What to produce — A faithful copy of the data, pictures omitted, is the required answer.

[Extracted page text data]
···

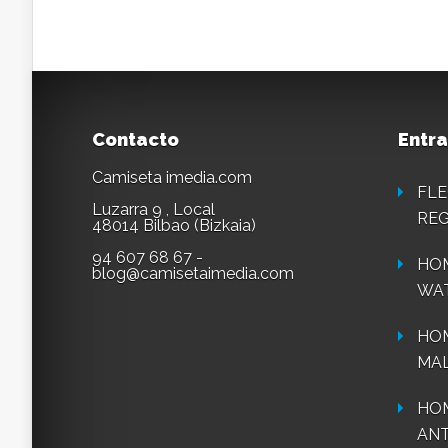
Contacto
Entra
Camiseta imedia.com
FLE
Luzarra 9 , Local
REG
48014 Bilbao (Bizkaia)
94 607 68 67 -
HOM
blog@camisetaimedia.com
WA
HO
MAL
HOM
ANT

···

Task answer —
Contacto
Entra
Camiseta imedia.com
FLE
Luzarra 9 , Local
REG
48014 Bilbao (Bizkaia)
94 607 68 67 -
HOM
blog@camisetaimedia.com
WA
HO
MAL
HOM
ANT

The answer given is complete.